Respinti all’inferno. Nave italiana riporta migranti in Libia

Se si tratta di un respingimento collettivo vietato dal diritto internazionale lo si capirà meglio nei prossimi giorni, una volta che saranno stati accertati i fatti. Di sicuro per ora ci sono solo due cose: per la prima volta una nave italiana ha riportato in Libia un gruppo di migranti tratto in salvo in acque internazionali, anche se riconosciute come zona Sar libica e – soprattutto – quanto accaduto rischia di essere il nuovo tassello della politica anti migranti del governo giallo verde. Un passaggio che preoccupa sia l’Unione europea che l’Unhcr, l’Alto commissariato Onu per i rifugiati, che ieri hanno ricordato all’Italia come la Libia non possa essere considerato un Paese sicuro per le continue violazioni ai diritti umani dei migranti.

I fatti. Lunedì il rimorchiatore Asso 28 dell’armatore napoletano Augusta Offshore è in servizio di assistenza alla piattaforma petrolifera «Sabratah», che l’Eni gestisce insieme alla società libica Noc a 57 miglia da Tripoli. Alle 14,30, secondo la ricostruzione fatta dallo stesso armatore, riceve la segnalazione di un gommone con 101 persone a bordo in difficoltà a 1,5 miglia di distanza.

E qui c’è un punto decisivo da chiarire. Da chi è partita la segnalazione di soccorso? Per il segretario di Sinistra italiana Nicola Fratoianni, che in questi giorni si trova imbarcato sulla nave Open Arms dell’ong spagnola Proactiva, l’allarme sarebbe arrivato da Mrcc di Roma, il centro di coordinamento dei soccorsi della Guardia costiera italiana. «Sul sistema Navetx – spiega il deputato facendo riferimento al sistema utilizzato dalle navi per inviare le richieste di soccorso – abbiamo ricevuto un messaggio rilanciato da Imrcc Malta ma proveniente da Imrcc Roma in cui si segnalava un gommone blu in difficoltà in area libica. Poco dopo il Colibrì, un aereo da ricerca francese, dà comunicazione a tutti, dunque all’Italia, a Malta e ai libici di altri due gommoni bianchi in difficoltà a nord di Sabratah, nei pressi di una piattaforma petrolifera». Una versione smentita dal ministro degli Interni Salvini, secondo il quale a coordinare l’intervento sarebbe stata la Guardia costiera di Tripoli. «Le ong protestano e gli scafisti perdono affari? Bene, noi andiamo avanti così», scrive su Facebook con i soliti toni sprezzanti. Versione, quella del titolare del Viminale, confermata in seguito anche dall’armatore e dal ministro dei Trasporti Toninelli, secondo il quale la Guardia costiera italiana non sarebbe stata coinvolta nelle operazioni di salvataggio.

Fatta sta che una volta raggiunto il gommone l’Asso 28 prende i migranti a bordo dove si trovano anche rappresentanti non meglio identificati delle autorità libiche. E scortato da una motovedetta libica sopraggiunta nel frattempo fa rotta verso Tripoli dove arriva lunedì sera e dove il gruppo, del quale fanno parte anche cinque bambini e altrettante donne incinta- viene fatto sbarcare.
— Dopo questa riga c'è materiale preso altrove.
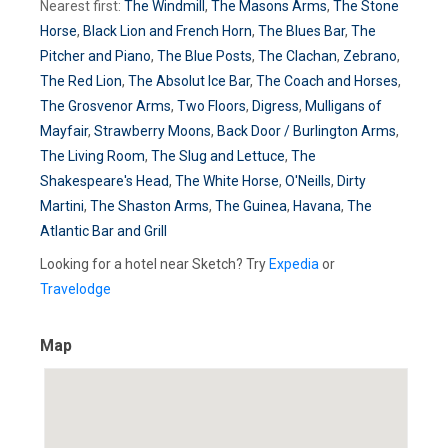
Nearest first:
The Windmill
,
The Masons Arms
,
The Stone
Horse
,
Black Lion and French Horn
,
The Blues Bar
,
The
Pitcher and Piano
,
The Blue Posts
,
The Clachan
,
Zebrano
,
The Red Lion
,
The Absolut Ice Bar
,
The Coach and Horses
,
The Grosvenor Arms
,
Two Floors
,
Digress
,
Mulligans of
Mayfair
,
Strawberry Moons
,
Back Door / Burlington Arms
,
The Living Room
,
The Slug and Lettuce
,
The
Shakespeare's Head
,
The White Horse
,
O'Neills
,
Dirty
Martini
,
The Shaston Arms
,
The Guinea
,
Havana
,
The
Atlantic Bar and Grill
Looking for a hotel near Sketch? Try
Expedia
or
Travelodge
Map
Sulla vicenda adesso l’Unhcr ha aperto un’indagine: «Stiamo raccogliendo tutte le informazioni necessarie – spiega su Twitter -. La Libia non è un porto sicuro e questo fatto potrebbe comportare una violazione del diritto internazionale». Ma la preoccupazione per quanto accaduto e per le possibili conseguenze è pressoché unanime. Intervengono Magistratura democratica, l’Arci, Amnesty international e l’Associazione studi giuridici sull’immigrazione, mentre il Garante nazionale dei diritti dei detenuti Mauro Palma sottolinea come, se le notizie riportate dalle agenzie verranno confermate, «si tratterebbe di un episodio che si potrebbe configurare come respingimento collettivo».

Un parere condiviso anche da Marina Castellaneta, ordinario di diritto internazionale a Bari: «In base a tutte le convenzioni internazionali lo Stato deve fare in modo che chiunque faccia richiesta di asilo venga tutelato e seguito in questa richiesta – spiega la docente -. E dunque ha l’obbligo che le sue navi, quelle che battono la sua bandiera, non effettuino dei respingimenti».